◆ **Exercise brief**
If you see a picture in the data below, omit it and copy the rest exactly.

◆ **Records provided**
::::::::::
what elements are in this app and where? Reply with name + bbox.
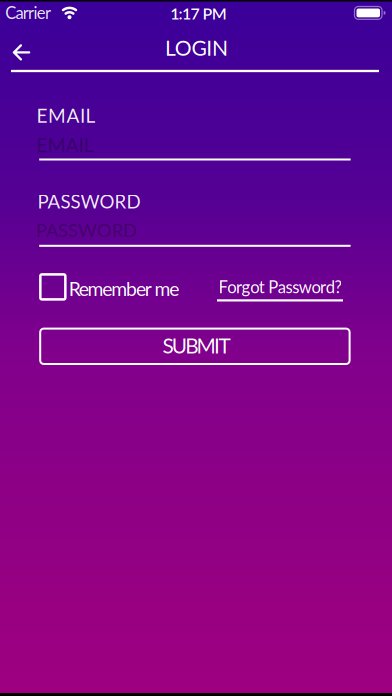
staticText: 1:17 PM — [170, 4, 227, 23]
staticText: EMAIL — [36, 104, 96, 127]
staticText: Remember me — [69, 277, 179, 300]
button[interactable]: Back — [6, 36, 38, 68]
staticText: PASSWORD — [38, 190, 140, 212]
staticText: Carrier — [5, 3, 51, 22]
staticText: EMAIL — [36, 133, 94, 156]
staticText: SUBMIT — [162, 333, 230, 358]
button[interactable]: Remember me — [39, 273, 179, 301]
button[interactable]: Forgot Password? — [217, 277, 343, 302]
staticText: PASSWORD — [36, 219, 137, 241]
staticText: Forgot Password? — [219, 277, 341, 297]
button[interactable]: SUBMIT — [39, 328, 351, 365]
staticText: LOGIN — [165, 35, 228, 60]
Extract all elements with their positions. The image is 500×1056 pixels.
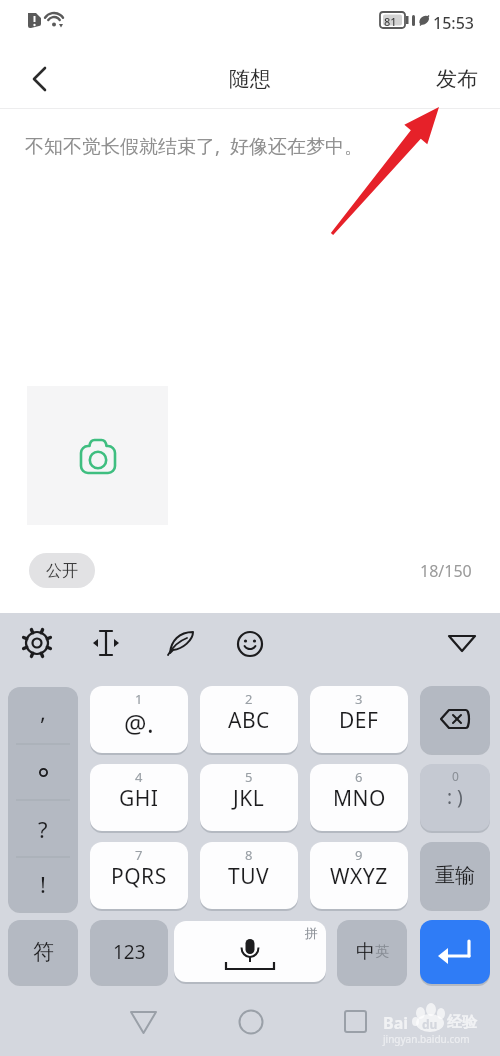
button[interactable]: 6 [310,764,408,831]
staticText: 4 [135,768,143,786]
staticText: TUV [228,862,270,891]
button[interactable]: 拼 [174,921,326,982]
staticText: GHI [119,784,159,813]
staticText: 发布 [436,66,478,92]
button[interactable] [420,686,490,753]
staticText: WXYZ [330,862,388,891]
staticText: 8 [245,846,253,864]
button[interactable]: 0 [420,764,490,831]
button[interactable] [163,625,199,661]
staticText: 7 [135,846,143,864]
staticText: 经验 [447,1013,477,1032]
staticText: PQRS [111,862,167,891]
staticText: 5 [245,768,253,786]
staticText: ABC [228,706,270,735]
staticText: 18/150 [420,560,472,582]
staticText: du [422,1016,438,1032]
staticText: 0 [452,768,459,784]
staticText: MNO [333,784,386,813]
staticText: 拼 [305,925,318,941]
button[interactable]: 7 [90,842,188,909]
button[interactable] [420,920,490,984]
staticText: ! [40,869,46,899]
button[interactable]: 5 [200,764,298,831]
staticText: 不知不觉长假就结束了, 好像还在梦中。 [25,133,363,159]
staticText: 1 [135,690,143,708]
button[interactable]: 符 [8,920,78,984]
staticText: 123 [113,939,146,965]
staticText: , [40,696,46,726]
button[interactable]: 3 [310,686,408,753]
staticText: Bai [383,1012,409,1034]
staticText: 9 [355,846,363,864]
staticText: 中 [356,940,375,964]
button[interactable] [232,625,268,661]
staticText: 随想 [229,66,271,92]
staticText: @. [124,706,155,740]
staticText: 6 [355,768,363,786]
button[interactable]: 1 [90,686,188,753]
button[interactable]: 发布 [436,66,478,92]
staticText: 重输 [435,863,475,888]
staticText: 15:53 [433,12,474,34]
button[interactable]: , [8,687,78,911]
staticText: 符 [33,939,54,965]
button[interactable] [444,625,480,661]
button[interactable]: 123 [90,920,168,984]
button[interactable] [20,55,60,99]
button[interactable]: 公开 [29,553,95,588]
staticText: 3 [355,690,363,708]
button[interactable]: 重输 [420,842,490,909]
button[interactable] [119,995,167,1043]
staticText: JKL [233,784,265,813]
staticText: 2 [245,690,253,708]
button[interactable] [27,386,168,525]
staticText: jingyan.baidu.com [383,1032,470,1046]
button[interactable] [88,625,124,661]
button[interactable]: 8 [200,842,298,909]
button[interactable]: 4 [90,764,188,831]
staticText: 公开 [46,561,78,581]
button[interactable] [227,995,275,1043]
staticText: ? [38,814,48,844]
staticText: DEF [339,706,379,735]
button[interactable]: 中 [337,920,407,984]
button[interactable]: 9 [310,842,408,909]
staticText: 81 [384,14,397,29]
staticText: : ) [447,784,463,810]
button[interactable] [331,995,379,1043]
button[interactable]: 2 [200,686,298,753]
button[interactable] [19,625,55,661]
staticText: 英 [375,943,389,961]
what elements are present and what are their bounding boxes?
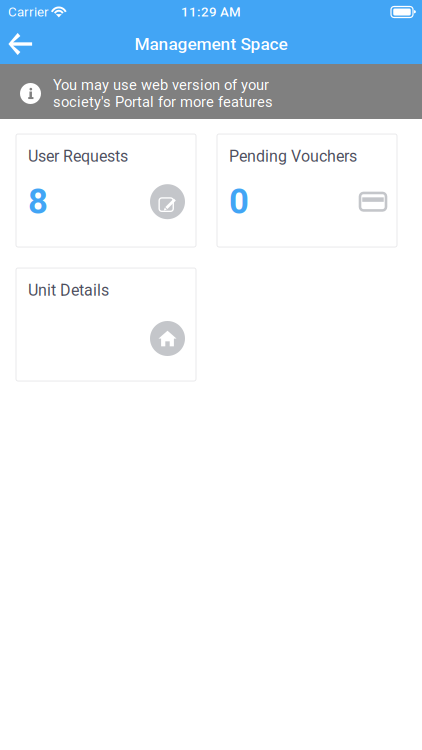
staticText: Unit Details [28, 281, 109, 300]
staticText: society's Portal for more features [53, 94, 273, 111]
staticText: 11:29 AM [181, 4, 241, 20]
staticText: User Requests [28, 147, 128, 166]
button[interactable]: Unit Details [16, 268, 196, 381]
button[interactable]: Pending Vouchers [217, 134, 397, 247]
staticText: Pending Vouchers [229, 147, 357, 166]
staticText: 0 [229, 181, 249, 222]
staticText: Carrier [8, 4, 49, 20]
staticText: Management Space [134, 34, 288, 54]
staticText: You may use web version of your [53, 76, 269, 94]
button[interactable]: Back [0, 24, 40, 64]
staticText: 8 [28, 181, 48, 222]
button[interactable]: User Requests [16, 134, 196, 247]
::::::::::
◆ **Output for this exercise**
what elements are in this app and where? Reply with name + bbox.
staticText: 1:17 PM — [170, 4, 227, 23]
staticText: EMAIL — [36, 104, 96, 127]
staticText: Remember me — [69, 277, 179, 300]
button[interactable]: Back — [6, 36, 38, 68]
staticText: PASSWORD — [38, 190, 140, 212]
staticText: Carrier — [5, 3, 51, 22]
staticText: EMAIL — [36, 133, 94, 156]
staticText: SUBMIT — [162, 333, 230, 358]
button[interactable]: Remember me — [39, 273, 179, 301]
button[interactable]: Forgot Password? — [217, 277, 343, 302]
staticText: PASSWORD — [36, 219, 137, 241]
staticText: Forgot Password? — [219, 277, 341, 297]
button[interactable]: SUBMIT — [39, 328, 351, 365]
staticText: LOGIN — [165, 35, 228, 60]
Extract all elements with their positions. The image is 500×1056 pixels.
button[interactable]: 6 [310,764,408,831]
staticText: 4 [135,768,143,786]
staticText: TUV [228,862,270,891]
button[interactable]: 拼 [174,921,326,982]
staticText: GHI [119,784,159,813]
staticText: 发布 [436,66,478,92]
button[interactable] [420,686,490,753]
staticText: WXYZ [330,862,388,891]
staticText: 8 [245,846,253,864]
button[interactable]: 0 [420,764,490,831]
button[interactable] [163,625,199,661]
staticText: 7 [135,846,143,864]
staticText: 经验 [447,1013,477,1032]
staticText: PQRS [111,862,167,891]
staticText: 5 [245,768,253,786]
staticText: ABC [228,706,270,735]
staticText: 18/150 [420,560,472,582]
staticText: du [422,1016,438,1032]
staticText: 0 [452,768,459,784]
staticText: MNO [333,784,386,813]
staticText: 拼 [305,925,318,941]
button[interactable]: 7 [90,842,188,909]
button[interactable] [420,920,490,984]
staticText: ! [40,869,46,899]
button[interactable]: 5 [200,764,298,831]
staticText: 不知不觉长假就结束了, 好像还在梦中。 [25,133,363,159]
staticText: 1 [135,690,143,708]
button[interactable]: 符 [8,920,78,984]
staticText: 123 [113,939,146,965]
staticText: , [40,696,46,726]
button[interactable]: 3 [310,686,408,753]
staticText: Bai [383,1012,409,1034]
staticText: 9 [355,846,363,864]
staticText: 中 [356,940,375,964]
button[interactable] [232,625,268,661]
staticText: 随想 [229,66,271,92]
staticText: @. [124,706,155,740]
staticText: 6 [355,768,363,786]
button[interactable]: 1 [90,686,188,753]
button[interactable]: 发布 [436,66,478,92]
staticText: 重输 [435,863,475,888]
staticText: 15:53 [433,12,474,34]
button[interactable]: , [8,687,78,911]
staticText: 符 [33,939,54,965]
button[interactable] [444,625,480,661]
button[interactable]: 123 [90,920,168,984]
button[interactable] [20,55,60,99]
button[interactable]: 公开 [29,553,95,588]
staticText: 3 [355,690,363,708]
button[interactable]: 重输 [420,842,490,909]
button[interactable] [119,995,167,1043]
staticText: JKL [233,784,265,813]
staticText: 2 [245,690,253,708]
button[interactable] [27,386,168,525]
staticText: jingyan.baidu.com [383,1032,470,1046]
button[interactable] [88,625,124,661]
button[interactable]: 8 [200,842,298,909]
button[interactable]: 4 [90,764,188,831]
staticText: 公开 [46,561,78,581]
button[interactable] [227,995,275,1043]
staticText: ? [38,814,48,844]
staticText: DEF [339,706,379,735]
button[interactable]: 中 [337,920,407,984]
button[interactable]: 9 [310,842,408,909]
staticText: 81 [384,14,397,29]
staticText: : ) [447,784,463,810]
button[interactable] [331,995,379,1043]
button[interactable]: 2 [200,686,298,753]
button[interactable] [19,625,55,661]
staticText: 英 [375,943,389,961]
what elements are present and what are their bounding boxes?
staticText: Unit Details [28, 281, 109, 300]
staticText: society's Portal for more features [53, 94, 273, 111]
staticText: 11:29 AM [181, 4, 241, 20]
staticText: User Requests [28, 147, 128, 166]
button[interactable]: Unit Details [16, 268, 196, 381]
button[interactable]: Pending Vouchers [217, 134, 397, 247]
staticText: Pending Vouchers [229, 147, 357, 166]
staticText: 0 [229, 181, 249, 222]
staticText: Carrier [8, 4, 49, 20]
staticText: Management Space [134, 34, 288, 54]
staticText: You may use web version of your [53, 76, 269, 94]
button[interactable]: Back [0, 24, 40, 64]
staticText: 8 [28, 181, 48, 222]
button[interactable]: User Requests [16, 134, 196, 247]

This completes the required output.